Kann ich den Ball mit einer Transition bewegen, oder ist es besser einen eigenen Thread zu starten?
Bei meinen ersten Versuchen mit Transition fällt auf, das die Objekte sich nicht gleichmäßig bewegen.
Es entstehen immer wieder kleine Ruckler bei der Animation.
Wär für ein paar Tips, oder ein ähnliches Tutorial dankbar.


----------



## Androbin (1. Feb 2015)

1. Ja, jeder Ball sollte durch ein Objekt repräsentiert werden, wobei ich dir empfehle, einfach eine Reihe von Points in eine ArrayList zu packen!
2. Die Ruckler entstehen (mit einer Wahrscheinlichkeit von 99.999...%) dadurch, dass die Abstände zwischen zwei Frames nicht gleich sind, zur Lösung dieses Problems gibt es jedoch mehr als genug Methoden!


----------



## wolfgang63 (3. Feb 2015)

Androbin hat gesagt.:


> 2. Die Ruckler entstehen (mit einer Wahrscheinlichkeit von 99.999...%) dadurch, dass die Abstände zwischen zwei Frames nicht gleich sind, zur Lösung dieses Problems gibt es jedoch mehr als genug Methoden!

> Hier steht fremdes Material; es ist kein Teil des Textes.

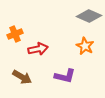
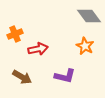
gray diamond: rotated 30 degrees clockwise
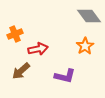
orange star: rotated 12 degrees clockwise
brown arrow: moved 1 px left, 6 px up; rotated 108 degrees clockwise
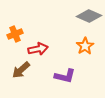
gray diamond: rotated 30 degrees counterclockwise
brown arrow: moved 1 px up
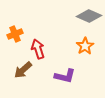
red arrow: rotated 96 degrees counterclockwise
brown arrow: moved 2 px right
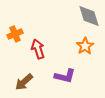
gray diamond: rotated 50 degrees clockwise
brown arrow: moved 1 px right, 12 px down
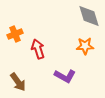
orange star: rotated 30 degrees clockwise
purple L-shape: rotated 15 degrees clockwise
brown arrow: moved 6 px left; rotated 84 degrees counterclockwise
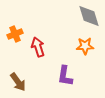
red arrow: moved 2 px up
purple L-shape: rotated 70 degrees clockwise
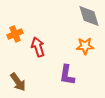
purple L-shape: moved 2 px right, 1 px up
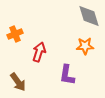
red arrow: moved 1 px right, 5 px down; rotated 36 degrees clockwise
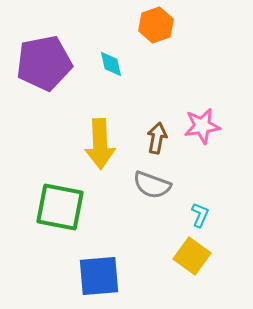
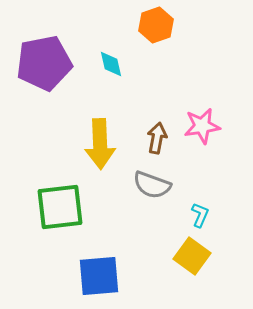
green square: rotated 18 degrees counterclockwise
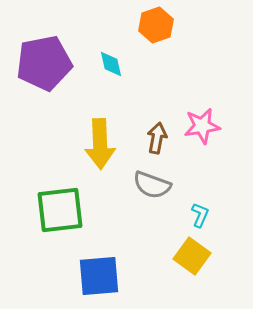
green square: moved 3 px down
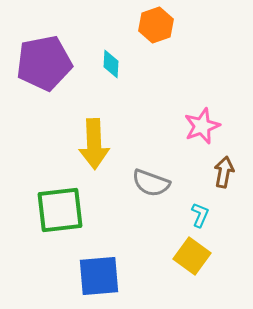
cyan diamond: rotated 16 degrees clockwise
pink star: rotated 12 degrees counterclockwise
brown arrow: moved 67 px right, 34 px down
yellow arrow: moved 6 px left
gray semicircle: moved 1 px left, 2 px up
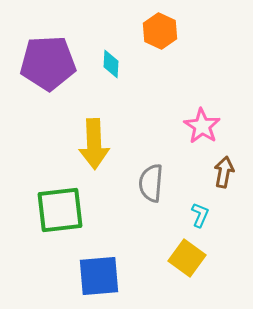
orange hexagon: moved 4 px right, 6 px down; rotated 16 degrees counterclockwise
purple pentagon: moved 4 px right; rotated 8 degrees clockwise
pink star: rotated 18 degrees counterclockwise
gray semicircle: rotated 75 degrees clockwise
yellow square: moved 5 px left, 2 px down
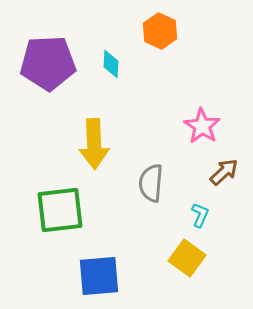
brown arrow: rotated 36 degrees clockwise
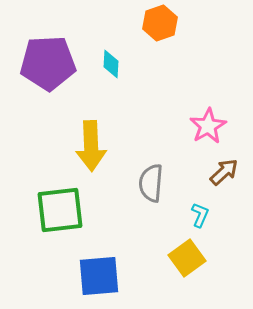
orange hexagon: moved 8 px up; rotated 16 degrees clockwise
pink star: moved 6 px right; rotated 9 degrees clockwise
yellow arrow: moved 3 px left, 2 px down
yellow square: rotated 18 degrees clockwise
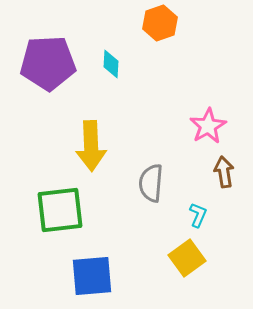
brown arrow: rotated 56 degrees counterclockwise
cyan L-shape: moved 2 px left
blue square: moved 7 px left
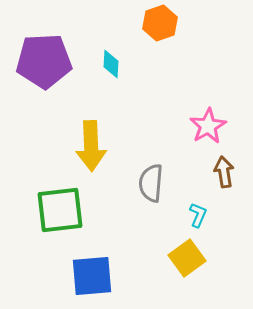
purple pentagon: moved 4 px left, 2 px up
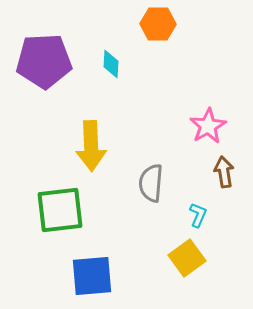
orange hexagon: moved 2 px left, 1 px down; rotated 20 degrees clockwise
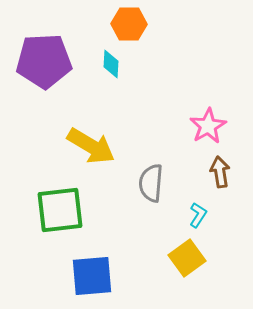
orange hexagon: moved 29 px left
yellow arrow: rotated 57 degrees counterclockwise
brown arrow: moved 4 px left
cyan L-shape: rotated 10 degrees clockwise
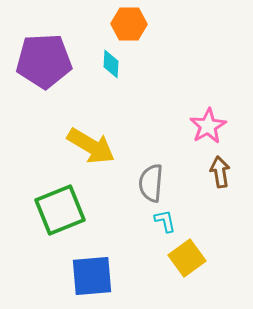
green square: rotated 15 degrees counterclockwise
cyan L-shape: moved 33 px left, 6 px down; rotated 45 degrees counterclockwise
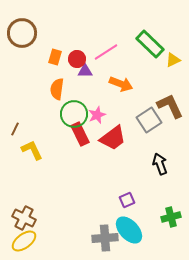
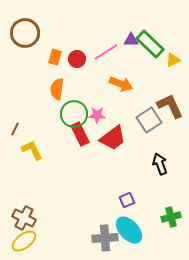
brown circle: moved 3 px right
purple triangle: moved 46 px right, 31 px up
pink star: rotated 24 degrees clockwise
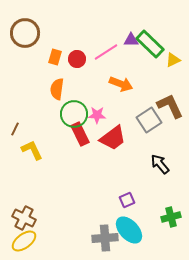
black arrow: rotated 20 degrees counterclockwise
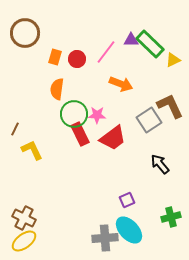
pink line: rotated 20 degrees counterclockwise
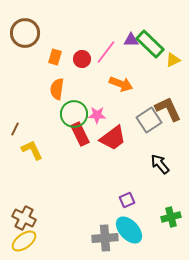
red circle: moved 5 px right
brown L-shape: moved 2 px left, 3 px down
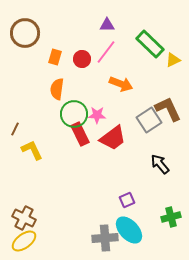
purple triangle: moved 24 px left, 15 px up
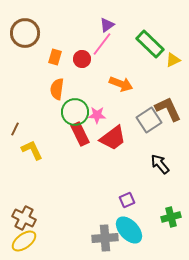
purple triangle: rotated 35 degrees counterclockwise
pink line: moved 4 px left, 8 px up
green circle: moved 1 px right, 2 px up
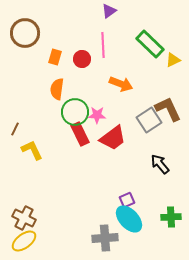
purple triangle: moved 2 px right, 14 px up
pink line: moved 1 px right, 1 px down; rotated 40 degrees counterclockwise
green cross: rotated 12 degrees clockwise
cyan ellipse: moved 11 px up
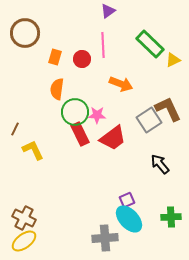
purple triangle: moved 1 px left
yellow L-shape: moved 1 px right
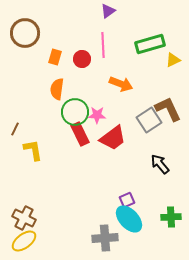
green rectangle: rotated 60 degrees counterclockwise
yellow L-shape: rotated 15 degrees clockwise
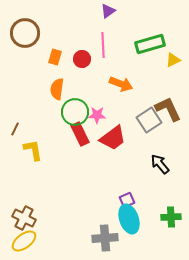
cyan ellipse: rotated 24 degrees clockwise
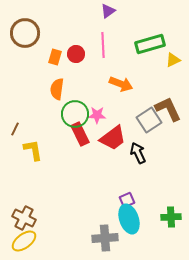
red circle: moved 6 px left, 5 px up
green circle: moved 2 px down
black arrow: moved 22 px left, 11 px up; rotated 15 degrees clockwise
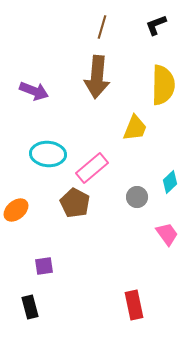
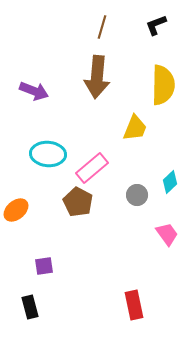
gray circle: moved 2 px up
brown pentagon: moved 3 px right, 1 px up
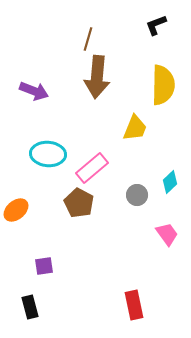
brown line: moved 14 px left, 12 px down
brown pentagon: moved 1 px right, 1 px down
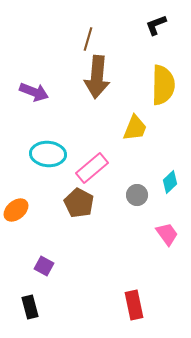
purple arrow: moved 1 px down
purple square: rotated 36 degrees clockwise
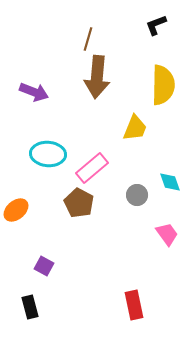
cyan diamond: rotated 65 degrees counterclockwise
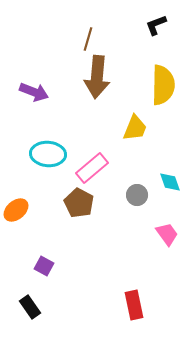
black rectangle: rotated 20 degrees counterclockwise
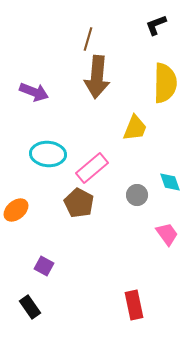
yellow semicircle: moved 2 px right, 2 px up
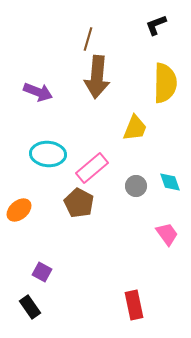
purple arrow: moved 4 px right
gray circle: moved 1 px left, 9 px up
orange ellipse: moved 3 px right
purple square: moved 2 px left, 6 px down
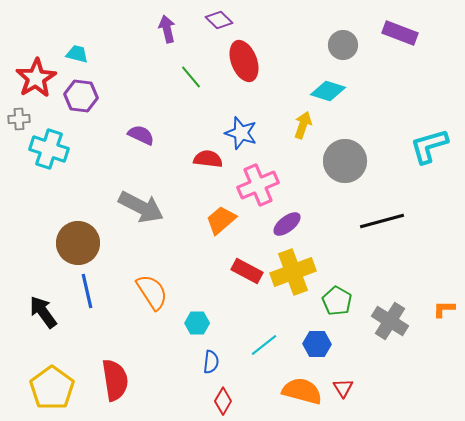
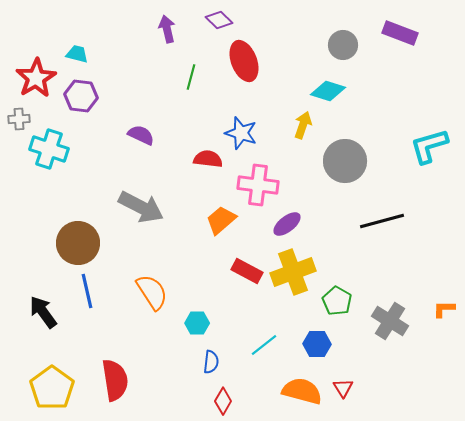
green line at (191, 77): rotated 55 degrees clockwise
pink cross at (258, 185): rotated 30 degrees clockwise
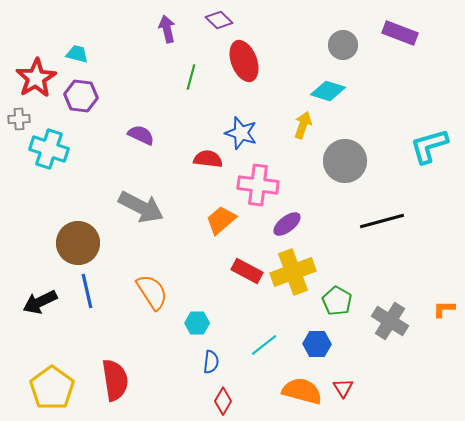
black arrow at (43, 312): moved 3 px left, 10 px up; rotated 80 degrees counterclockwise
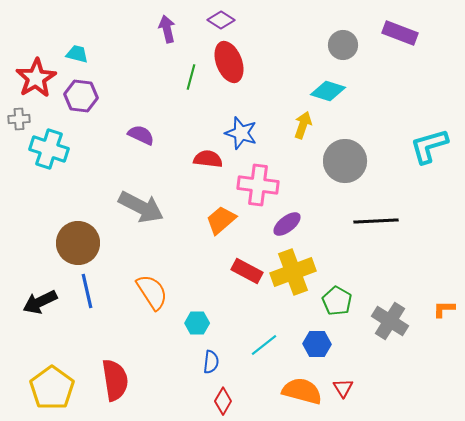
purple diamond at (219, 20): moved 2 px right; rotated 12 degrees counterclockwise
red ellipse at (244, 61): moved 15 px left, 1 px down
black line at (382, 221): moved 6 px left; rotated 12 degrees clockwise
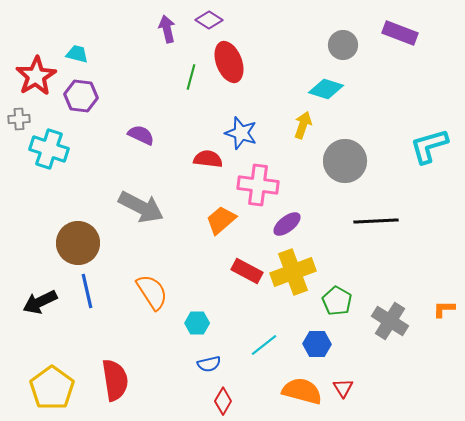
purple diamond at (221, 20): moved 12 px left
red star at (36, 78): moved 2 px up
cyan diamond at (328, 91): moved 2 px left, 2 px up
blue semicircle at (211, 362): moved 2 px left, 2 px down; rotated 70 degrees clockwise
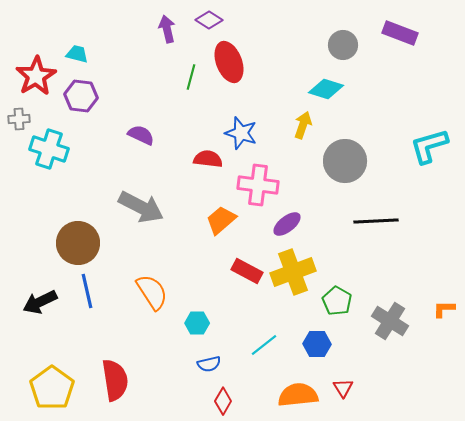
orange semicircle at (302, 391): moved 4 px left, 4 px down; rotated 21 degrees counterclockwise
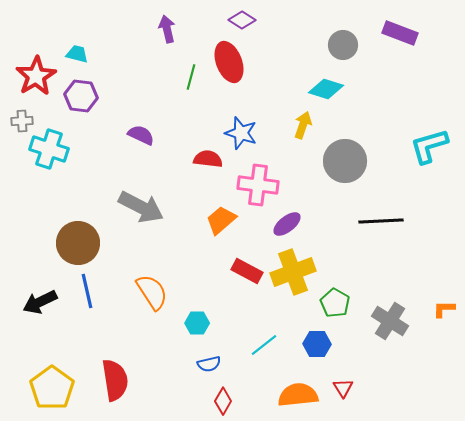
purple diamond at (209, 20): moved 33 px right
gray cross at (19, 119): moved 3 px right, 2 px down
black line at (376, 221): moved 5 px right
green pentagon at (337, 301): moved 2 px left, 2 px down
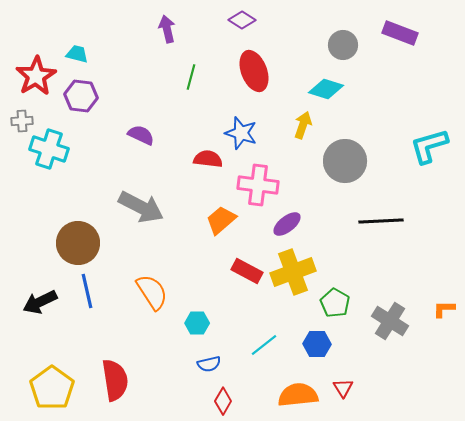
red ellipse at (229, 62): moved 25 px right, 9 px down
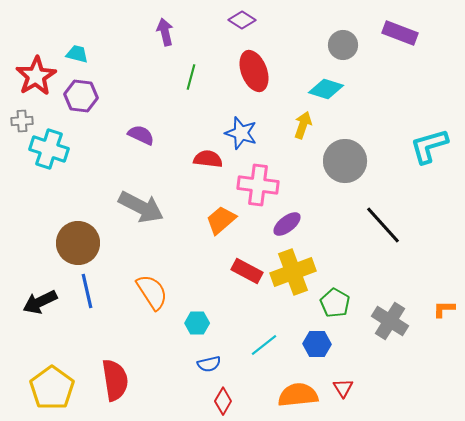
purple arrow at (167, 29): moved 2 px left, 3 px down
black line at (381, 221): moved 2 px right, 4 px down; rotated 51 degrees clockwise
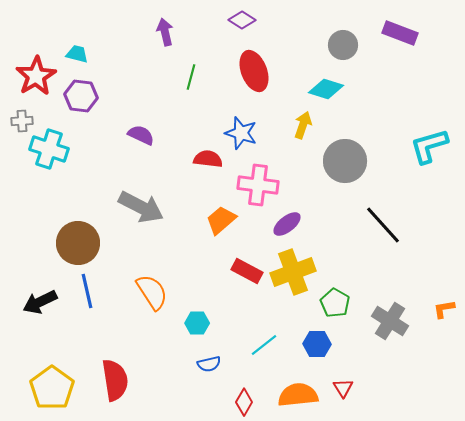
orange L-shape at (444, 309): rotated 10 degrees counterclockwise
red diamond at (223, 401): moved 21 px right, 1 px down
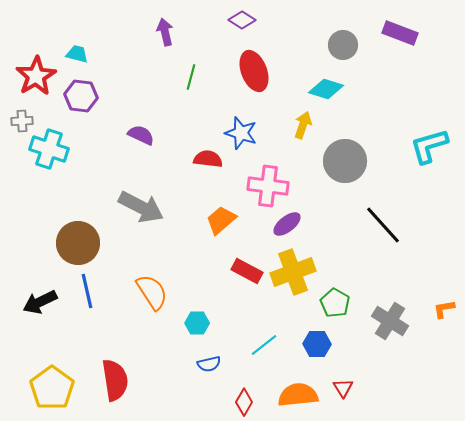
pink cross at (258, 185): moved 10 px right, 1 px down
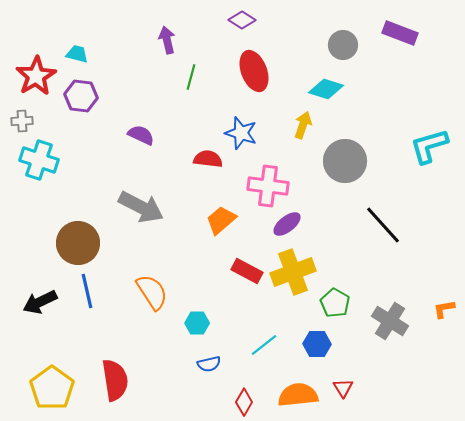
purple arrow at (165, 32): moved 2 px right, 8 px down
cyan cross at (49, 149): moved 10 px left, 11 px down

Welche Methoden sind das Beispielsweise unter JavaFX?


----------



## dzim (6. Feb 2015)

Mir fiel gerade ein, dass es da mal ein Beispiel von Oracle gab:

Getting Started with JavaFX: Animation and Visual Effects in JavaFX | JavaFX 2 Tutorials and Documentation
Getting Started Sample | JavaFX 2 Tutorials and Documentation

Weitere Beispiele:
Creating Transitions and Timeline Animation in JavaFX: About This Document | JavaFX 2 Tutorials and Documentation
Creating Transitions and Timeline Animation in JavaFX: Tree Animation Example | JavaFX 2 Tutorials and Documentation


----------



## Androbin (7. Feb 2015)

wolfgang63 hat gesagt.:


> Welche Methoden sind das Beispielsweise unter JavaFX?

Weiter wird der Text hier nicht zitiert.